Dieser Präsident nennt den Papst einen

Rodrigo Duterte

Dieser Präsident nennt den Papst einen "Hurensohn"

Der mit Provokationen und derben Witzen aus dem Nichts bekannt gewordene Bürgermeister Rodrigo Duterte hat die Präsidentenwahl auf den Philippinen gewonnen. Der 71-Jährige lag nach Auszählung von mehr als 90 Prozent mit gut 38 Prozent der Stimmen weit vor Ex-Innenminister Mar Roxas mit rund 23 Prozent.

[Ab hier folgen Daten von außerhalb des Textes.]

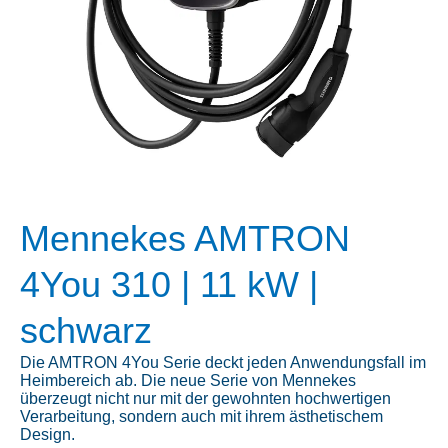
Mennekes AMTRON
4You 310 | 11 kW |
schwarz
Die AMTRON 4You Serie deckt jeden Anwendungsfall im
Heimbereich ab. Die neue Serie von Mennekes
überzeugt nicht nur mit der gewohnten hochwertigen
Verarbeitung, sondern auch mit ihrem ästhetischem
Design.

Das ergab die inoffizielle Stimmenzählung einer von der Regierung beauftragten Kommission der katholischen Kirche. Das offizielle Ergebnis verkündete das Parlament erst in einigen Tagen.

Die irrsten Sprüche des Rodrigo Duterte 1/7
Duterte hat es nun geschafft: Die Philippiner haben den 71-Jährigen mit der frechen Gossensprache ins Präsidentenamt gewählt. Die Liste seiner Entgleisungen ist lang:
 
DER PAPST: "Zisch ab, Du Hurensohn" - so sprach Duterte über Papst Franziskus, weil er bei dessen Besuch in Manila im vergangenen Jahr einmal fünf Stunden im Verkehrsstau steckte.
 
DIE MISSIONARIN: Über den Fall einer australischen Missionarin, die in seiner Heimatstadt Davao vor Jahren mehrfach vergewaltigt und ermordet wurde, sagte Duterte: "Ich war total sauer, dass sie vergewaltigt wurde, aber sie war wunderschön. Ich dachte, als Bürgermeister hätte ich als erster "dran" sein sollen."
 
DIPLOMATEN: "Haltet die Klappe, meinetwegen könnt ihr die diplomatischen Beziehungen abbrechen" - so fuhr er die australische Botschafterin und den Top-US-Diplomaten in Manila an, die diese Entgleisung kritisierten.
 
KLEINKRIMINELLE: "Alle umbringen" - das ist Dutertes Rezept vor allem für Rauschgifthändler. Wer nicht verschwinde, sei in Lebensgefahr: "ich werde euch alle umbringen, in die Bucht von Manila werfen und damit die Fische füttern."
 
SEINE POTENZ: In dem tief katholischen Land auf seinen Ruf als Frauenheld angesprochen zeigt Duterte vor dem Unternehmerclub im vornehmen Geschäftsviertel Makati in Manila auf seinen Schritt und sagt: "Ich bin ja nicht impotent. Soll in den da einfach rumhängen lassen? Wenn ich Viagra nehme, steht er."
 
ZU TRUMP: Auch, wenn Duterte wie der US-Präsidentschaftskandidat gerne provoziert und schockiert, distanziert er sich von Trump: "Der ist doch ein Fanatiker, das bin ich nicht."

 


Wahlsieger
Duterte betrachtete sich als gewählt. Die auf dem dritten Platz liegende Senatorin Grace Poe räumte ihre Niederlage ein. "Ich nehme das Mandat der Wähler mit extremer Demut an", sagte der 71-Jährige in der Nacht zum Dienstag. "Ich werde nicht nur in jede Stunde meines Tages sondern auch im Schlaf mein Bestes geben."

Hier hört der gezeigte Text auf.